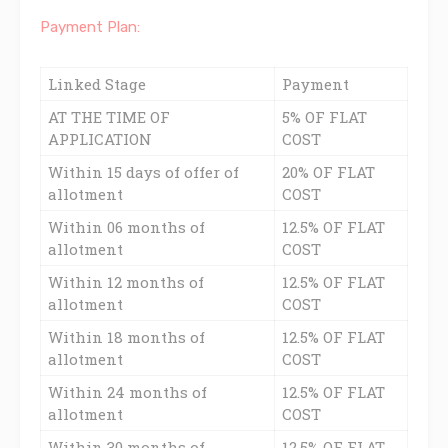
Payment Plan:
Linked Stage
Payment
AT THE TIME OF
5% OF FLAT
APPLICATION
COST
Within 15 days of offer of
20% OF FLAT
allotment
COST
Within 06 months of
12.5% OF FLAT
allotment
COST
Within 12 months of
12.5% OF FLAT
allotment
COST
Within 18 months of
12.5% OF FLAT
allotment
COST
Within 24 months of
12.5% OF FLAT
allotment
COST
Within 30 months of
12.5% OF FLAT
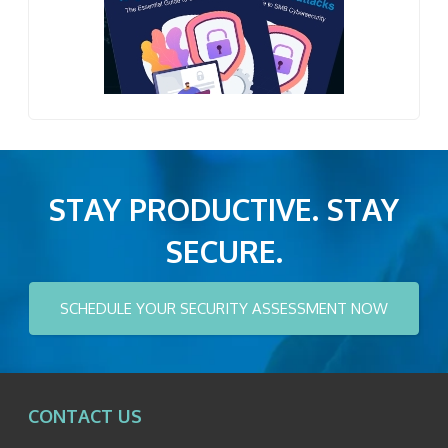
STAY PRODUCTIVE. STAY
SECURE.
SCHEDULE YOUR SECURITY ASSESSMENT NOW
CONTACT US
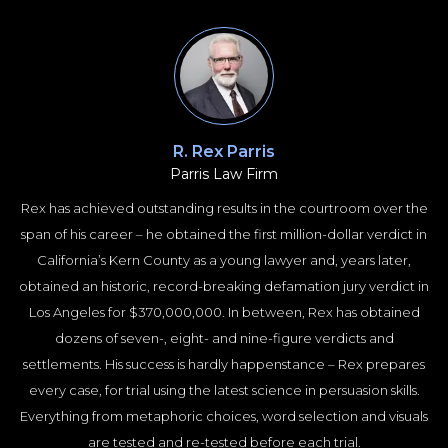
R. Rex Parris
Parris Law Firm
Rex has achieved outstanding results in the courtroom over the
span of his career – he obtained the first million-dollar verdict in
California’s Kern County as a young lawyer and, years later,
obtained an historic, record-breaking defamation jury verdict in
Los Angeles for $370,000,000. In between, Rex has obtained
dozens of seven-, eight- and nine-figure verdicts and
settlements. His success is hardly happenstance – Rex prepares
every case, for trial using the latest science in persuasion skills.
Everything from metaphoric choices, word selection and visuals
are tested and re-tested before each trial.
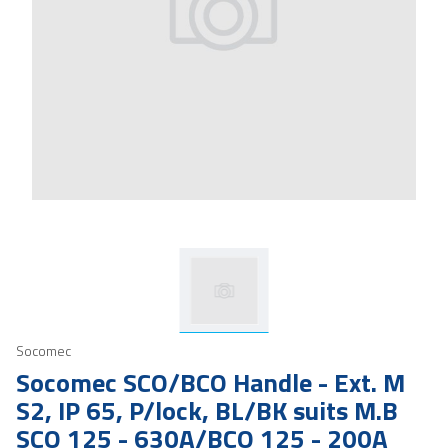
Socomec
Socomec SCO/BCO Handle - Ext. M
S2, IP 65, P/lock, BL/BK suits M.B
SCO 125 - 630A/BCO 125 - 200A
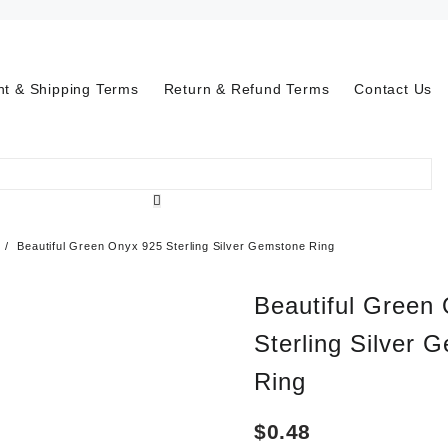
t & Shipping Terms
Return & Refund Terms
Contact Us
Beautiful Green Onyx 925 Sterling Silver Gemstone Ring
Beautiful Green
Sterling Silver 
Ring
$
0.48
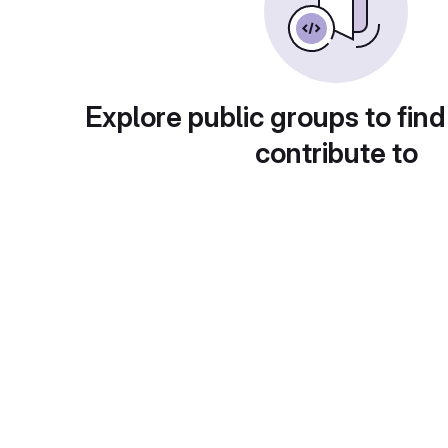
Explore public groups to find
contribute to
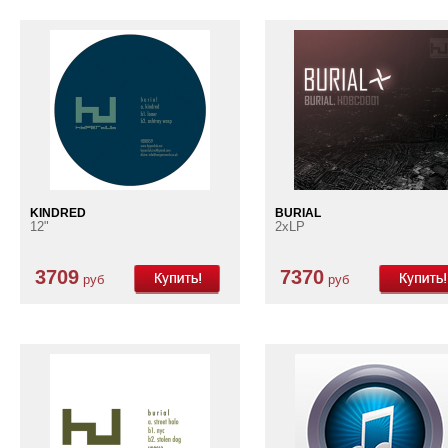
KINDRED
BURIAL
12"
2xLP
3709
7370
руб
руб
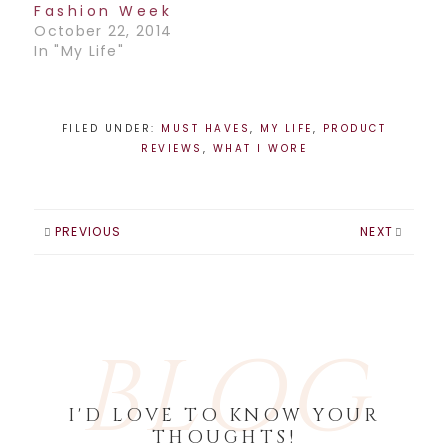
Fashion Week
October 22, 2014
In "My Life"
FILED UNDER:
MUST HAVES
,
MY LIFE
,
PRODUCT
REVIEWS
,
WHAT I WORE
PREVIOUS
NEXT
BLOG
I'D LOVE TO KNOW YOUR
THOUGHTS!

■ ■ ■

What is needed ▸
Restate exactly each line of the data from the one bearing "October 22, 2014" to the end, and add nothing.

Output ▸
October 22, 2014
In "My Life"
FILED UNDER:
MUST HAVES
,
MY LIFE
,
PRODUCT
REVIEWS
,
WHAT I WORE
PREVIOUS
NEXT
BLOG
I'D LOVE TO KNOW YOUR
THOUGHTS!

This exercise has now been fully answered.